His particular research passion is on mobility inside cities.  What is it?  What do they do? What are the necessary and sufficient conditions?  How do they interact?  To have such an interest is necessarily to embrace complexity. As his website profile reads, his interest include: Urban Geography, Multimodality, Spatial Inequalities, Medium-size Cities, Urban-Rural Relationships, Bioregionalism, Quantitative Methods, Sustainability Theory, Urban Agrarianism, Education for Sustainable Development.

When Chad thinks about how a student here might approach learning about the workings of cities, he notes that there are currently about a dozen courses in disparate departments that have cities as their focus. “But there is no class called ‘Cities—what do they do?’”

He can certainly envision it though.  It would be a transdisciplinary course with a different speaker each week that, while including disciplines such as engineering, would be convened by CLAS where disciplines such as GPY and HST reside.  Students would have a great framework for disciplinary understanding as they learned how each discipline approached urban issues.

“I’d be willing to facilitate it all.  It could be Gen Ed, display lots of disciplines, help exploratory study students pick majors,” Chad notes.  He even sees this as an opportunity to have a really large lecture with lots of “turn to your neighbor” interaction, demonstration of geometric progression, pluralism, and dividing the class into four to show how certain kinds of information disseminates.  “We could show students what a hundred people looks like.  It would be very visual,” Chad says with more enthusiasm for the large scale than some might have.  “Different tools, lots of Deweyan things you could do with your neighbor or the person behind you to see how ideas permeate.  Fun, engaging interaction.”

Chad is clearly pretty comfortable with the notion of filling the largest hall on campus and quickly reminds us that we are now an urban planet, noting that 80% of us live in urban areas.

“Yes, the way I teach is a little shocking to students at first.  Education for sustainable development is very student-centered and involves problem-solving, interdisciplinarity, and is quite exploratory.  They learn from themselves as much as from me.  They learn about research but also how it plays out in the world.  They are a little surprised to see me accept what I don’t know and that helps demonstrate the framework of knowledge as necessarily interdisciplinary.  They help me write the exam questions, they pick the city to examine.”  He notes that this approach is not theory heavy and that it is not a linear progression, but is instead more modular.  “Having no necessary starting place can be a little unnerving, so I often ‘put a pin in it’ to show that knowledge is not necessarily linear and that we may come to the relevance of a particular point later—or not.  They find this a little strange, but by the end they get it.”
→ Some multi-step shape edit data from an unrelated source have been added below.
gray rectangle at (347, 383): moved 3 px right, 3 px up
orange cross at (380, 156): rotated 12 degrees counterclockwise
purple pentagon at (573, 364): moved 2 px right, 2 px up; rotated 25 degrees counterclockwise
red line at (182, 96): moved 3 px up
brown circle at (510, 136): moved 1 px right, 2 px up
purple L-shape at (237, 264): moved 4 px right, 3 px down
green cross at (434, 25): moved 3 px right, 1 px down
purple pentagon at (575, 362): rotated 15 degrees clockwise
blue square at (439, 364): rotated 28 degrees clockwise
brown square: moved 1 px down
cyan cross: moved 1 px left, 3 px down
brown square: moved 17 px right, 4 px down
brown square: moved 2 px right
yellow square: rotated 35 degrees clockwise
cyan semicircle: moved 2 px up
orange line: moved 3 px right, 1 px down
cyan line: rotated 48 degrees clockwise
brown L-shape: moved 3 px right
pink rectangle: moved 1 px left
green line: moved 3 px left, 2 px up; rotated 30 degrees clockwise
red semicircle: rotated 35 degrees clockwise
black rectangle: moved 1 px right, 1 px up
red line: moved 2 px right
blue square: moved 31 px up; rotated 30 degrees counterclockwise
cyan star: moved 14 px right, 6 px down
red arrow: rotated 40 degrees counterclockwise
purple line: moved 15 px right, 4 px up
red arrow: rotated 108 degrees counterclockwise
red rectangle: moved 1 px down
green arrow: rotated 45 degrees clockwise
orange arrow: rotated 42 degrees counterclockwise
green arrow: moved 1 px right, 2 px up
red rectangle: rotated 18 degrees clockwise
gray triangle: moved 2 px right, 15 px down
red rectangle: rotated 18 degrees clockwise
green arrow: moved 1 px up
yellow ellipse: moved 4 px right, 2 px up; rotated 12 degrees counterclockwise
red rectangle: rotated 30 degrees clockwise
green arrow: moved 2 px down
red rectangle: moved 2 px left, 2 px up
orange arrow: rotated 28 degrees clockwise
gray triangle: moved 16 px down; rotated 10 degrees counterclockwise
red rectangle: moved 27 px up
His comfort with this sort of uncertainty has been coming in handy in his own life.  He moved out of an Airbnb and into a home after classes began last fall and that was not his only move that summer.  He explains that he survived this frenetic start to his new job at GVSU.

This term he has some courses that are an open, seminar sort of style that many students have not before experienced.  “They use their diversity as an important systems property.  It’s another tool that students should be exposed to.  They can explore their natural inclinations, and it’s fun.  And it makes me fresh and sharp and keeps me out of ruts.”

Chad finishes the interview describing a 60-100 word essay assignment he gives.  The middle length takes more care and disincentivizes wandering. 

“There is no skirting the question,” Chad concludes, “and that’s another tool in the Tweet Age.”